Brian Bouterse bmbouter at redhat.com
Thu Mar 11 03:19:44 UTC 2021

Thanks Quirin for the questions. I put my understanding and recommendations
inline. Other devs please share your perspectives and advice, especially if
they differ from what is written here. More questions and discussion are
welcome. This is complicated stuff, but we want to be here to help.

On Wed, Mar 10, 2021 at 11:40 AM Quirin Pamp <pamp at atix.de> wrote:

> The pulp_deb plugin currently makes use of md5, sha1, sha256, and sha512.
> Using ALLOWED_CONTENT_CHECKSUMS to "prohibit" one or more of these
> checksum types currently simply breaks the plugin.
> This is one (of several) reasons why the pulp_deb CI tests are currently
> broken against pulpcore master (they use the default configuration for
> pulpcore 3.11, prohibiting md5 and sha1).
Putting something back in place temporarily to get the CI working prior to
release would make sense to me. Something like what pulpcore used to have:


> I could adjust the sync and publish, to only store and retrive checksums
> I am pretty sure current APT implementations can get by with (and indeed
> prefer) sha256.
With 3.11 at least, after the user runs the `handle-content-checksums`
command, the Artifacts will only contain those checksums in
ALLOWED_CONTENT_CHECKSUMS. 3.11 also ships a migration which auto-runs this
command so if a user already has sha1 and md5, and they want to keep those
sha1 and md5 in the db on Artifacts, they need to add back sha1 and/or md5
to ALLOWED_CONTENT_CHECKSUMS prior to running the migrations with 3.11 or
the md5 and sha1 checksums will be removed from all artifacts.

FYI Pulp will also refuse to start if there are additional or missing
checksums on Artifacts that differ from the set in
ALLOWED_CONTENT_CHECKSUMS. This is actually for plugin writer's benefits
(we think) so that as plugin code interacts with Artifacts, whatever is
there aligns with the administrators config of the
ALLOWED_CONTENT_CHECKSUMS config.
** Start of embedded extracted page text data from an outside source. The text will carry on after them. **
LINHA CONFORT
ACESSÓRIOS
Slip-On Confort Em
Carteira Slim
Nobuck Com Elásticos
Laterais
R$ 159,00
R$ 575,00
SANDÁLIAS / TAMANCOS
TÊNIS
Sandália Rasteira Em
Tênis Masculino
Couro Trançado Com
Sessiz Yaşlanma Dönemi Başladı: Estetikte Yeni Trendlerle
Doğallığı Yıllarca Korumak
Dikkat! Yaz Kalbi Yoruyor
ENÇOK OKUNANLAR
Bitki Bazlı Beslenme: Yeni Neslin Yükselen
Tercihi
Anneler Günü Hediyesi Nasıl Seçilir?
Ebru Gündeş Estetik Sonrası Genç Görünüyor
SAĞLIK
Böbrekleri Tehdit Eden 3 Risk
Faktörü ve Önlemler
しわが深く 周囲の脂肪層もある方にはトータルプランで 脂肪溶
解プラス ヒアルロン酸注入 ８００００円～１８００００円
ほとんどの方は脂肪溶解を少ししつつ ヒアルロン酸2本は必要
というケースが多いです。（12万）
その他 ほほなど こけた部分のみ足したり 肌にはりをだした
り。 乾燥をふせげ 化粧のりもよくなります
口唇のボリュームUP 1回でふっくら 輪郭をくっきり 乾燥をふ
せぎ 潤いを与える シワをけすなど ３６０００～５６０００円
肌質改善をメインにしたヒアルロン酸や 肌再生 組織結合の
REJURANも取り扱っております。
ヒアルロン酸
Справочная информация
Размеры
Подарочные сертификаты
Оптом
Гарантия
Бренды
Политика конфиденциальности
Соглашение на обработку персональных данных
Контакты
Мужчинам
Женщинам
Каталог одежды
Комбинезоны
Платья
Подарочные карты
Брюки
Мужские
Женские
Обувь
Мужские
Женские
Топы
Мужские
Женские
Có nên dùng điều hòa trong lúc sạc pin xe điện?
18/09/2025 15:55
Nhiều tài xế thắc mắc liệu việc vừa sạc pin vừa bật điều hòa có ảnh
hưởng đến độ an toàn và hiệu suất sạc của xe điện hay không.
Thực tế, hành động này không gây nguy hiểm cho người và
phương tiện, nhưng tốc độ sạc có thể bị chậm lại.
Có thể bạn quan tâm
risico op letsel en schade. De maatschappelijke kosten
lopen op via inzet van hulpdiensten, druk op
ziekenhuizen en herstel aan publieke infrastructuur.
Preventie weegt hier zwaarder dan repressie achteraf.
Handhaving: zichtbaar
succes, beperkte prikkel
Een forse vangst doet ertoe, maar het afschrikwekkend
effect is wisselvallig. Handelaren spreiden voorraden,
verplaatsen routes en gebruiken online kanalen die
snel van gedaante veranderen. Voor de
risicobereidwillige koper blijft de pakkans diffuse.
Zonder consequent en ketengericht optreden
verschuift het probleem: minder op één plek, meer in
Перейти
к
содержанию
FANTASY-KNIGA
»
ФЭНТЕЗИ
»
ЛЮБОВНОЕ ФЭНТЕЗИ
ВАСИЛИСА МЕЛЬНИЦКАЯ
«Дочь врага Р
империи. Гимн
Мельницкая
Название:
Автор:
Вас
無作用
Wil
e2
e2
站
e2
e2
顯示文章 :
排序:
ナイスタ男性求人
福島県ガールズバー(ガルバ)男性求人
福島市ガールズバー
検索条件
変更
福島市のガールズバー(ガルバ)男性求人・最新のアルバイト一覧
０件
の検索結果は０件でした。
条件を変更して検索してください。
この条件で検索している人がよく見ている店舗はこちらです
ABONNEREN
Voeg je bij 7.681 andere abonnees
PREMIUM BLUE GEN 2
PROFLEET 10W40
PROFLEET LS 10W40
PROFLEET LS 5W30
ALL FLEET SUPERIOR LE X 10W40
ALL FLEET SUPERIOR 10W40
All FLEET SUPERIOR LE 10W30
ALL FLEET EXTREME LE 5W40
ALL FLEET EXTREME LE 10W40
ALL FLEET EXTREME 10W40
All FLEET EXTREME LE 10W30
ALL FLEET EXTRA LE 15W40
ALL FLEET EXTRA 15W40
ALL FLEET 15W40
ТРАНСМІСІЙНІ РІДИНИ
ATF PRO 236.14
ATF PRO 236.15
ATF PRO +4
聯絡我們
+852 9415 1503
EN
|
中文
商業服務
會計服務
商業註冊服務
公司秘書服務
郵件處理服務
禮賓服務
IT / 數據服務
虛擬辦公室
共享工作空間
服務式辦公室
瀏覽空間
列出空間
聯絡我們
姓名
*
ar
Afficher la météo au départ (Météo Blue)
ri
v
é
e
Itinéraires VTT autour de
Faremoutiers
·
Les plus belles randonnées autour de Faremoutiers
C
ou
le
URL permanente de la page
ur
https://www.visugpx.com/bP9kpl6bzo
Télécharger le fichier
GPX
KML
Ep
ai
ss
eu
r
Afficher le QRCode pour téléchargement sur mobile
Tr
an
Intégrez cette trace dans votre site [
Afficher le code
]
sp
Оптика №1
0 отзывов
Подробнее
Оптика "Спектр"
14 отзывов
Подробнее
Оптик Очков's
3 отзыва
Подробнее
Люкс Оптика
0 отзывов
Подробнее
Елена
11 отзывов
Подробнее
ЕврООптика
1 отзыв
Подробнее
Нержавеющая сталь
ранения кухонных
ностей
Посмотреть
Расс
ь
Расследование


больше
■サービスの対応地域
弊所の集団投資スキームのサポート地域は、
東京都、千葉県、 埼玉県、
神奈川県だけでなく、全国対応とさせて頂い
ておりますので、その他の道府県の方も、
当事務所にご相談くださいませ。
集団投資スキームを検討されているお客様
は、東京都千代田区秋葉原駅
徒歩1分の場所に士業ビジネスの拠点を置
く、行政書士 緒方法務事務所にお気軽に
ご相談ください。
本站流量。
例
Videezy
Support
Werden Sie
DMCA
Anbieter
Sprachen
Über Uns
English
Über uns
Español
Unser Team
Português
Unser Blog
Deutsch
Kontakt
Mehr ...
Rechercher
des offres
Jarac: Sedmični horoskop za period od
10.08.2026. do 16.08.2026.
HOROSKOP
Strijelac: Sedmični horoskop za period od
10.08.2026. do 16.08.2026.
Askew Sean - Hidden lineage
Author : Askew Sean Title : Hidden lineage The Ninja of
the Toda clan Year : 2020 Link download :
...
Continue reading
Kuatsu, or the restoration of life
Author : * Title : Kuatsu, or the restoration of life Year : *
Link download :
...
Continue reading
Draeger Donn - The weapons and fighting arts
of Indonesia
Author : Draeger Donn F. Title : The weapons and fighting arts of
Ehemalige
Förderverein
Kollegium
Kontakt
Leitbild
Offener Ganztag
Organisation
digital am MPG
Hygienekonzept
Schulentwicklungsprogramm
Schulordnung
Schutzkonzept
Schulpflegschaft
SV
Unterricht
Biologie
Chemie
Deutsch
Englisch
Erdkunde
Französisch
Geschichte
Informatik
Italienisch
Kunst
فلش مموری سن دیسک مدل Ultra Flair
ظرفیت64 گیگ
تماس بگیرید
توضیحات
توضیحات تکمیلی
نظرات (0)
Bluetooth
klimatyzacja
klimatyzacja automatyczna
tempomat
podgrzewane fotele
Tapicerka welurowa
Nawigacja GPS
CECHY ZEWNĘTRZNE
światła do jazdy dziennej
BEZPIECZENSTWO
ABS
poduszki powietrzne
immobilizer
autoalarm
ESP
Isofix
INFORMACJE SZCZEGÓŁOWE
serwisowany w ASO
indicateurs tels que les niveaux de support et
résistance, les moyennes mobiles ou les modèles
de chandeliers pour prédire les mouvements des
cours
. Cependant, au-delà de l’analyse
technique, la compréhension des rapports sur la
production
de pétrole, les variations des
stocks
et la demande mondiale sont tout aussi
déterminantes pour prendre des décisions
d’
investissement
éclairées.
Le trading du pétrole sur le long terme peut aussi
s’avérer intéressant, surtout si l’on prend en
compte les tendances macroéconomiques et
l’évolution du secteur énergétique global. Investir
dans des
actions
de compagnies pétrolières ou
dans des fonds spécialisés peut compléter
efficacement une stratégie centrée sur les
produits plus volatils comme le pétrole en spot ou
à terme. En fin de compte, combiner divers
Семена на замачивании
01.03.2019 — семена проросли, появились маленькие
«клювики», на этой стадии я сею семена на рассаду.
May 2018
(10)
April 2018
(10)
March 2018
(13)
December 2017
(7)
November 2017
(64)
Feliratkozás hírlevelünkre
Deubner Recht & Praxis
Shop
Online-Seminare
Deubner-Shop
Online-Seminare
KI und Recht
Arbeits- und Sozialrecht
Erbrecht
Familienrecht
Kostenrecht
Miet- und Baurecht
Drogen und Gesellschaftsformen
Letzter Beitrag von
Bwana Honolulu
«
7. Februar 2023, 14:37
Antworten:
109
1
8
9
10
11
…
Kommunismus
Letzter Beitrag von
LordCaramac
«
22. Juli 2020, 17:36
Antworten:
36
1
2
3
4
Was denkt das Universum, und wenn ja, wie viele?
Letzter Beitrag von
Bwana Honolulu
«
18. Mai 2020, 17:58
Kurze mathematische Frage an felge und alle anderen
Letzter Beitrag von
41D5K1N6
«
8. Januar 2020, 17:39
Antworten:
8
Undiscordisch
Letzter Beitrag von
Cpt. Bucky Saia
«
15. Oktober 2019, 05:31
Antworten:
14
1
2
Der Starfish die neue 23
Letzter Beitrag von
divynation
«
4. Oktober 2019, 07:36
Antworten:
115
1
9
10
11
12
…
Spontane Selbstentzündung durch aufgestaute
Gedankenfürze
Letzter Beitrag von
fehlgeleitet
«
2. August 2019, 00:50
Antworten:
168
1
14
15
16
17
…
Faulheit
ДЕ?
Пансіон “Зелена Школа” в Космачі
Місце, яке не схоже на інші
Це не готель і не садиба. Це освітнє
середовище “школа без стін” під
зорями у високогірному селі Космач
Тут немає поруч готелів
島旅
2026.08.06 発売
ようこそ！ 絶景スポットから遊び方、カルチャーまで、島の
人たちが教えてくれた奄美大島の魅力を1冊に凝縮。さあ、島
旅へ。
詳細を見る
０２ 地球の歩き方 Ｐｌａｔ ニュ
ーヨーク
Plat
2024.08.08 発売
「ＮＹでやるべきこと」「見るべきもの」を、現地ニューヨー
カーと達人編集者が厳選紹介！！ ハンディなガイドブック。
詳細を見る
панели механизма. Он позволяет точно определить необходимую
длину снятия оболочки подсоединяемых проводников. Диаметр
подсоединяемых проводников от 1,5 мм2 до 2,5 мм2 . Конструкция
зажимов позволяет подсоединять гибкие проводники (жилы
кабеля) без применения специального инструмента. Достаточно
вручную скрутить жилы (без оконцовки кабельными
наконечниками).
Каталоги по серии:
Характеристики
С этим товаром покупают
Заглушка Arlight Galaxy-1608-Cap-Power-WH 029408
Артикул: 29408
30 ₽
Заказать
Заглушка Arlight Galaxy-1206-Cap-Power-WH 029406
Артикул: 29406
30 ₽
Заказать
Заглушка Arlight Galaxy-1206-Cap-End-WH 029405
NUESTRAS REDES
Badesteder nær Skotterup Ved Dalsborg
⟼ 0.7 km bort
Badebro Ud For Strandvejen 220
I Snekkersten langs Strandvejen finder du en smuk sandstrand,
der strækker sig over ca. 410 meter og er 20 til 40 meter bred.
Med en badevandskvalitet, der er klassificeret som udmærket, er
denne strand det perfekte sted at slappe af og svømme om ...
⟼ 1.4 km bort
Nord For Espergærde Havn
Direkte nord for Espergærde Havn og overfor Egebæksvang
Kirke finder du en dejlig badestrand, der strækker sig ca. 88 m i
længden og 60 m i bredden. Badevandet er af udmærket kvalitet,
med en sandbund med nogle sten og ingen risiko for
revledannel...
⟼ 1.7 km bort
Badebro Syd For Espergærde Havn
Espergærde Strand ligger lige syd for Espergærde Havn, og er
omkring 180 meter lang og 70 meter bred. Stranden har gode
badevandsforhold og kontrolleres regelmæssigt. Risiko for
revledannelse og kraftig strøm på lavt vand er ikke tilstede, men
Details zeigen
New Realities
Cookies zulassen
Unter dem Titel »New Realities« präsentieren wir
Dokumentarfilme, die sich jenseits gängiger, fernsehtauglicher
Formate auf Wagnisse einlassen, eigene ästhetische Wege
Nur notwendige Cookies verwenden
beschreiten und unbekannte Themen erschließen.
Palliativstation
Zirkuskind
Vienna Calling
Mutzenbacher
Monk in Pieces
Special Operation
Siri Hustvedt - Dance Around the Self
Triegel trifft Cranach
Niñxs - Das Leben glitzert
If checksums are added to
ALLOWED_CONTENT_CHECKSUMS the user would have to re-run the
`handle-content-checksums` command and Pulp will recalculate the checksums,
but this is an expensive operation (obviously).

3.11 does not make changes/enforcement with RemoteArtifacts, only
Artifacts. More changes addressing RemoteArtifacts are coming in 3.12,
which should finish this epic code push around this setting.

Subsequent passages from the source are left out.